Il rappelle avoir déjà défendu cette position comme ministre : «Dans une interview avec France 24, je leur ai clairement dit que le Gabon se donne la liberté de choisir ses partenaires et que nous ne sommes pas mariés éternellement à un seul partenaire.»

Prêt à s’effacer pour battre Oligui : « Je ne suis pas candidat pour perdre»

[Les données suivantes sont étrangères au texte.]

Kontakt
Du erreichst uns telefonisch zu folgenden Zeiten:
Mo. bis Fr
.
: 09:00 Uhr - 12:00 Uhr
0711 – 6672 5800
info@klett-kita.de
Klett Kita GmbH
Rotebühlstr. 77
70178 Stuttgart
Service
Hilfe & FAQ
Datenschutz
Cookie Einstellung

Dans un moment rare en politique africaine, Bilie-By-Nze s’est dit prêt à retirer sa candidature au profit d’un autre opposant mieux placé : «Si demain, il y a un Gabonais qui est bien placé, avec qui nous portons les mêmes idées sur une plateforme commune, je n’ai aucun problème à me retirer et à soutenir ce Gabonais-là

Il assure que sa priorité est la défaite du système actuel : «Ce qui importe, c’est mettre un terme à ce système. Si demain, il y a un compatriote qui est bien placé, je me mettrai derrière lui pour le soutenir afin qu’il gagne

Face à un scénario post-électoral difficile, il affirme qu’il refuserait tant la prison que l’exil : «Le chemin de l’exil ? Je n’ai jamais vécu hors du Gabon et donc je me battrai dans mon pays. Voilà. La prison c’est fait pour les hommes. Si tu y es parce que tu défends des droits et que tu es un homme libre, on ne peut pas être en prison. Le corps peut être emprisonné, l’esprit n’est pas en prison

Un appel à l’espoir pour une « nouvelle espérance »

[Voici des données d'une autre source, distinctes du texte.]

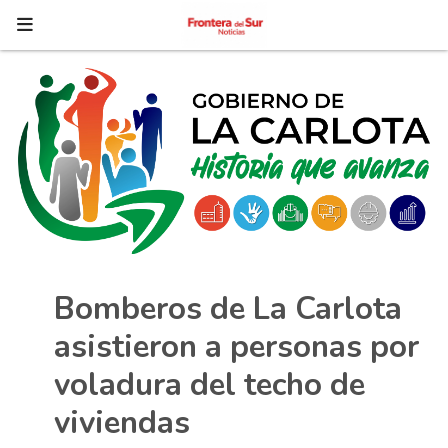
Bomberos de La Carlota
asistieron a personas por
voladura del techo de
viviendas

Bilie-By-Nze conclut par un appel passionné aux Gabonais : «Notre pays n’est pas condamné à la médiocrité. Notre pays n’est pas condamné à la désespérance. Notre pays mérite mieux que ce qu’il se fait aujourd’hui.» Il dénonce le climat de peur que ferait régner le régime actuel : «Aujourd’hui, on veut semer la peur. On veut dire aux Gabonais que tout est déjà joué, c’est déjà bouclé. Non, tout n’est pas déjà joué.»

Sa conclusion résume sa vision : «Il faut aller faire le bon choix, le choix de la rupture, le choix de la nouvelle espérance. C’est le choix que je porte. Pas moi, le choix que nous devons tous porter, parce que, hélas, la démocratie est en danger

À moins de deux mois de l’élection présidentielle, cet entretien révèle un Alain-Claude Bilie-By-Nze déterminé à convaincre les Gabonais qu’il incarne la véritable rupture, malgré son passé au sein du régime Bongo. Face au général Oligui Nguema qu’il accuse de perpétuer le système, l’ancien Premier ministre tente de se positionner comme le seul rempart démocratique crédible. Le 12 avril prochain, les urnes diront si les Gabonais sont prêts à tourner la page tant du régime Bongo que de la parenthèse militaire, pour embrasser ce que Bilie-By-Nze appelle une «nouvelle espérance».